For each line of the data that includes the word "Дата", copy the line.

:: Data excerpts

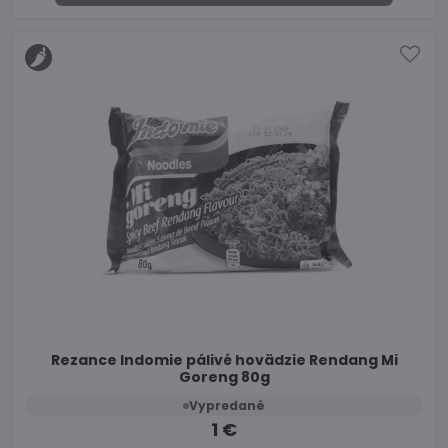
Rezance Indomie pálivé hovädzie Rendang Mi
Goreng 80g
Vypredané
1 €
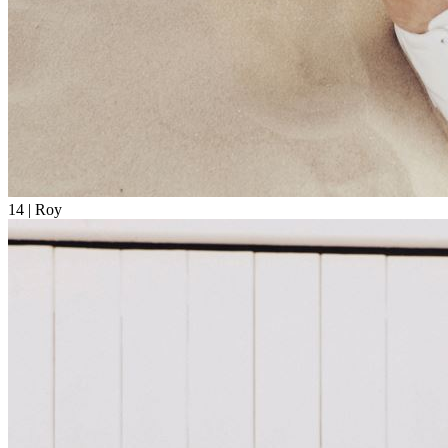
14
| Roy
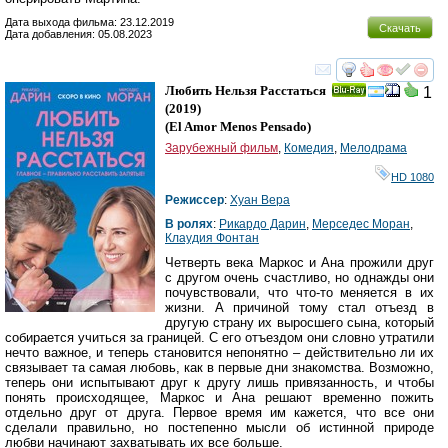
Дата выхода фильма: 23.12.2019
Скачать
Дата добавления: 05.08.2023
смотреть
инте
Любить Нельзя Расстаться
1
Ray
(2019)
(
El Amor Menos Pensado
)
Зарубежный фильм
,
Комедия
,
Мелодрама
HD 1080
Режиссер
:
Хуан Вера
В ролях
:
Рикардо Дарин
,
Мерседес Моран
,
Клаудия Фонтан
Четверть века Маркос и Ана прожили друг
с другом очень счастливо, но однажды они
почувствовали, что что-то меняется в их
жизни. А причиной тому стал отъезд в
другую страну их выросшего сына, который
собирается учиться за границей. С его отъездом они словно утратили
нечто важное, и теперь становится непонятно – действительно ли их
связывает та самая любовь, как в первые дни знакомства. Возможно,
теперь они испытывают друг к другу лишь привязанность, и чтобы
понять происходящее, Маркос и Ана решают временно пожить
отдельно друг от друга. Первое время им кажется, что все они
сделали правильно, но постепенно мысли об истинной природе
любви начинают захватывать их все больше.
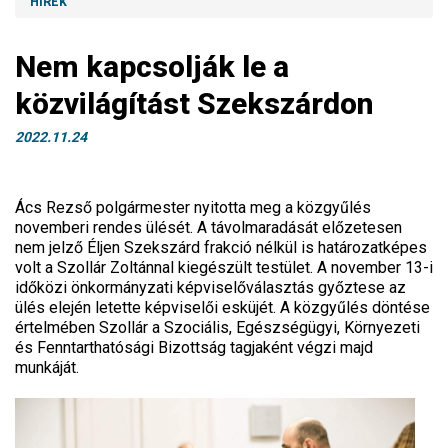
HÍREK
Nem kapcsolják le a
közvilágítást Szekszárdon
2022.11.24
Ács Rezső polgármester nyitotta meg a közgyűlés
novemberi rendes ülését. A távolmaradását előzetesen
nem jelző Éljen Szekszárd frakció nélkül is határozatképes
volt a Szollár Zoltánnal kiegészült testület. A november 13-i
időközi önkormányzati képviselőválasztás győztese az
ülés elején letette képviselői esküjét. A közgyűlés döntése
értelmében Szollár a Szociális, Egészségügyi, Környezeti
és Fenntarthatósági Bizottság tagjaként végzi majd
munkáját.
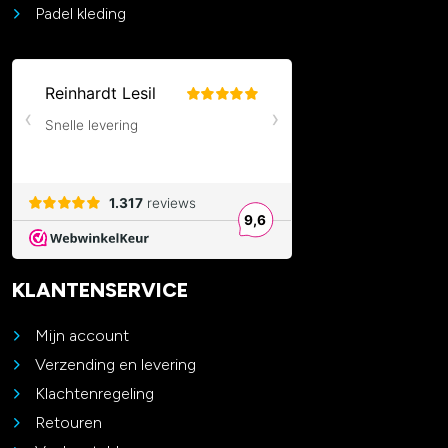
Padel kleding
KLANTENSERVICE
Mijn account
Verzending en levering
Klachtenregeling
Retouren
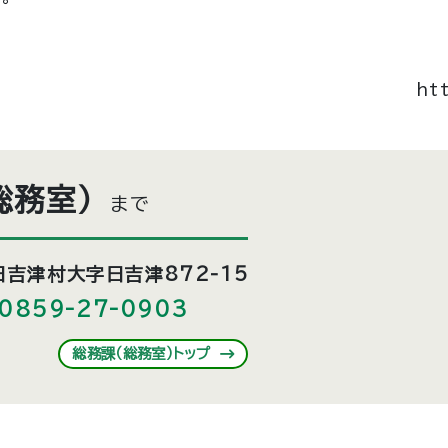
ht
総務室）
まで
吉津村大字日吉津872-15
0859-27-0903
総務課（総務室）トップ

::::

● Exercise output
Дата выхода фильма: 23.12.2019
Дата добавления: 05.08.2023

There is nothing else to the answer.